A team of researchers at the University of Arkansas, in partnership with consultants and startup companies, has been awarded a $743,651 grant for a project aimed to strengthening regional food supply chains.
The grant from the National Science Foundation will help connect regional farmers with institutional buyers and ultimately expand access to healthy and nutritious food, the university said in a news release.
The project is one of 16 to receive funding under the foundation’s Convergence Accelerator program. It brings researchers from the University of Arkansas, University of Arkansas at Pine Bluff, University of Arkansas System Division of Agriculture and University of Florida together with two startups, Cureate and Junction AI Inc., and a team of consultants to tackle challenges such as food insecurity while offering novel business solutions.

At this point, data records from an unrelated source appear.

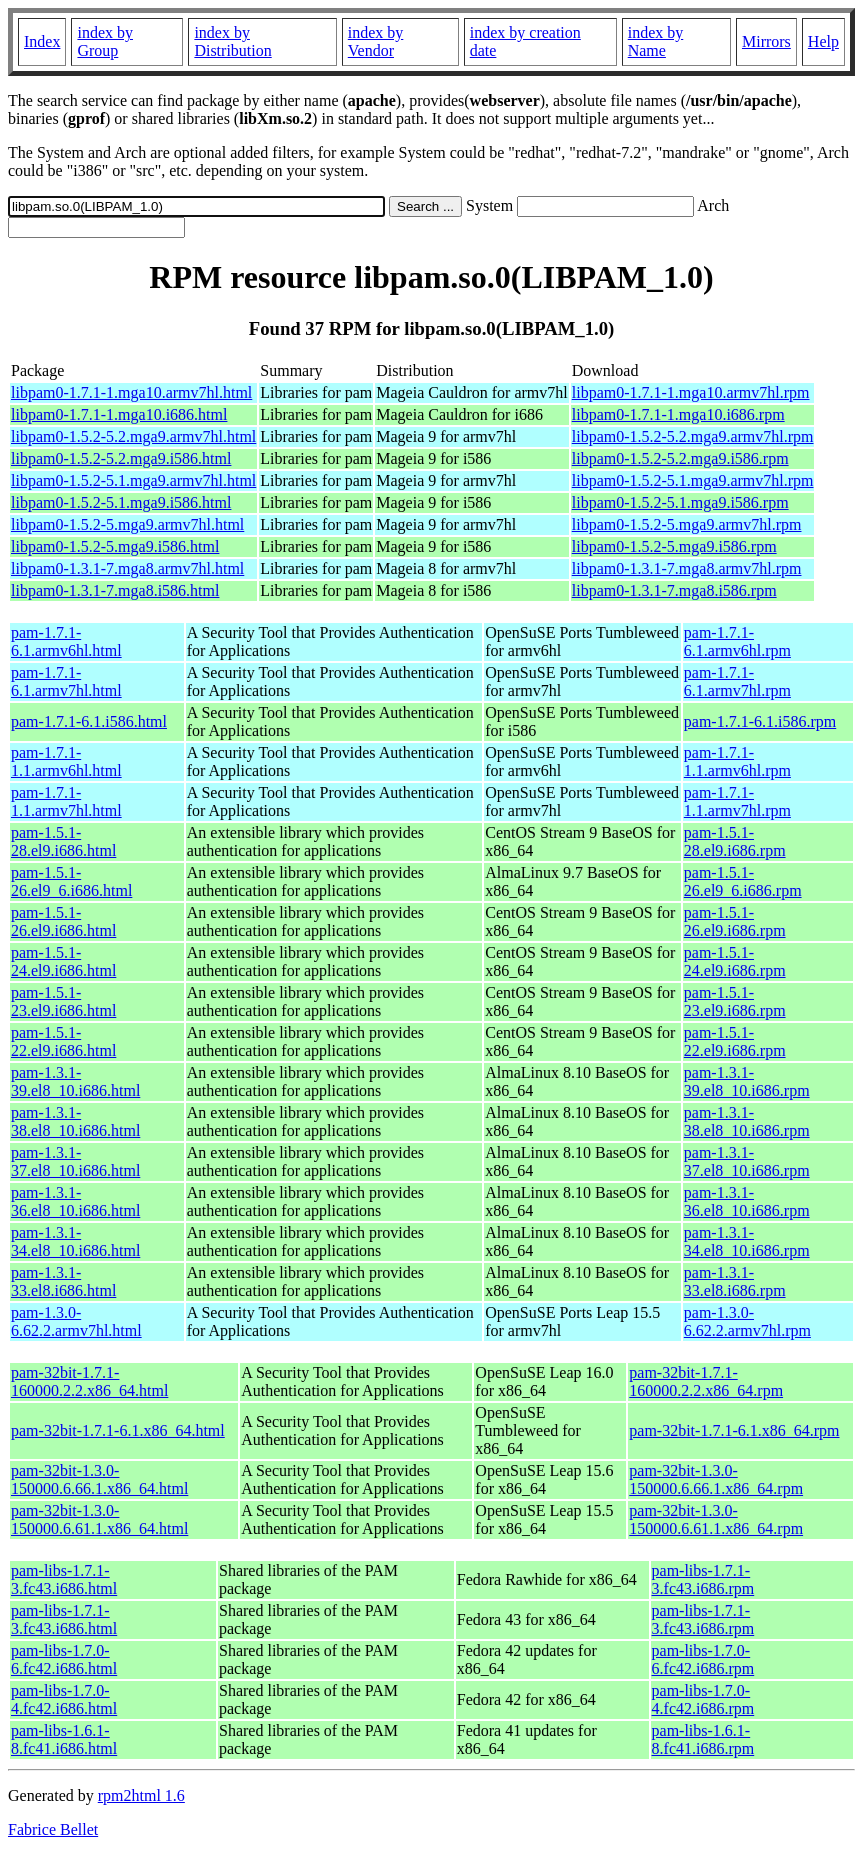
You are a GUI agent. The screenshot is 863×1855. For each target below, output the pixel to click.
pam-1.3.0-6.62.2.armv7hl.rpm (747, 1321)
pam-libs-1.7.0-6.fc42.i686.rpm (703, 1659)
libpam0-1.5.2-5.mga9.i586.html (115, 546)
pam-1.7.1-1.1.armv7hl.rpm (737, 801)
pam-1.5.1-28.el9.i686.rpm (735, 841)
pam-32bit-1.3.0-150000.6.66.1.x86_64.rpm (716, 1479)
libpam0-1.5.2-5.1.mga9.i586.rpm (680, 502)
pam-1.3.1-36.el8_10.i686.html (75, 1201)
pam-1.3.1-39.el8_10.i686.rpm (747, 1081)
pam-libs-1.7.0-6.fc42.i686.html (64, 1659)
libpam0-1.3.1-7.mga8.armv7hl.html (127, 568)
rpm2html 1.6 (141, 1795)
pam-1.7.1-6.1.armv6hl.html (66, 641)
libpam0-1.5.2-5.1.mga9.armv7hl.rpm (693, 480)
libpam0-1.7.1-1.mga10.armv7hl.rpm (691, 392)
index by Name (656, 41)
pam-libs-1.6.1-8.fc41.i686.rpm (703, 1739)
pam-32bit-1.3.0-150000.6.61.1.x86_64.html (99, 1519)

The project is led by UA’s Institute for Integrative and Innovative Research. It aims to create a scalable technology platform that provides market insights to small farmers via the convergence of multiple scientific research fields and modern technological innovations such as robotics, artificial intelligence and machine learning.
“By leveraging our collective expertise and engaging in an extensive planning and user discovery process to deeply understand the needs of producers, buyers and other stakeholders, we have the opportunity to make both a positive societal and economic impact, particularly here in Arkansas,” Meredith Adkins, the project’s principal investigator, said in the release.
Investigators will lead outreach with small farmers in northwest Arkansas, as well as the underserved regions of the central Arkansas Delta and the Cherokee Nation in Oklahoma through the University of Arkansas School of Law’s Indigenous Food and Agriculture Initiative, a grant collaborator.